Exercise directions: Please find all lines in the data that hold the string "Wickeltuch" and copy them.

Excerpted records:

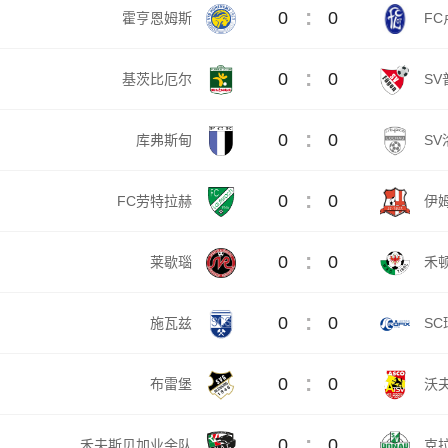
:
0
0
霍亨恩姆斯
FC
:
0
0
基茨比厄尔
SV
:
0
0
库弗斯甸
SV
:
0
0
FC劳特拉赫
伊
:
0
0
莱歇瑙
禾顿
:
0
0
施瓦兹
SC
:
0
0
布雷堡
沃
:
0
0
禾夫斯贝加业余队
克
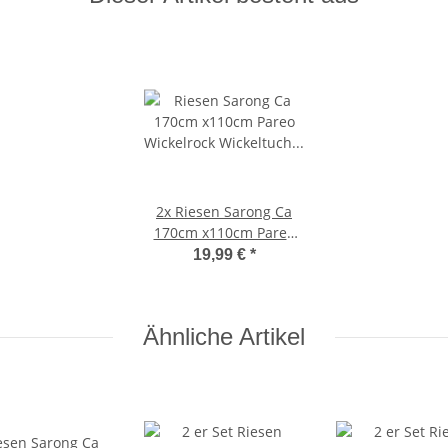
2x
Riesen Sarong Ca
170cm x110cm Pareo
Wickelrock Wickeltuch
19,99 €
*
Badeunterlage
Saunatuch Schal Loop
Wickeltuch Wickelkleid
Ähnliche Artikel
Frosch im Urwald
...
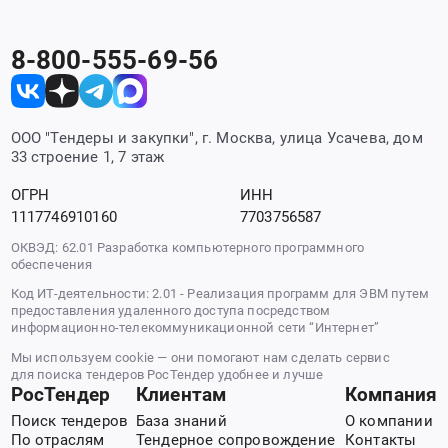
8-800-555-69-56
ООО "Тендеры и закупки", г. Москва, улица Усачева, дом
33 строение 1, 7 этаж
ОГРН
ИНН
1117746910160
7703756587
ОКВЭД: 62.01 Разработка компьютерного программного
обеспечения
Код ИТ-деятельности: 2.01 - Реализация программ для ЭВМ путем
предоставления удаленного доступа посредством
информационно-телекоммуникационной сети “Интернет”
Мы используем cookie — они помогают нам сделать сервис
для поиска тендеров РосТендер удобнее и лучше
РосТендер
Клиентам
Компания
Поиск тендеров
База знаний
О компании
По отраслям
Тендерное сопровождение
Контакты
==
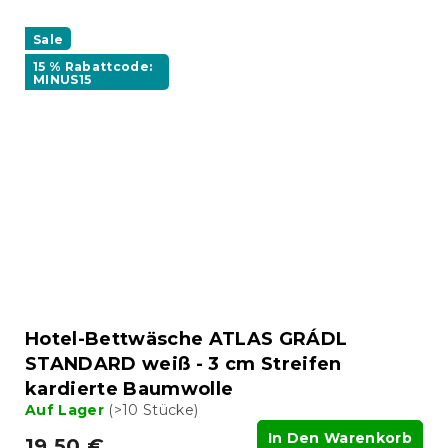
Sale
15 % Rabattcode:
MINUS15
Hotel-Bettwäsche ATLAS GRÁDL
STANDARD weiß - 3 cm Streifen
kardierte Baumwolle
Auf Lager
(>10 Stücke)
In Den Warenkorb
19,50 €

Answer box:
Wickelrock Wickeltuch
Wickeltuch Wickelkleid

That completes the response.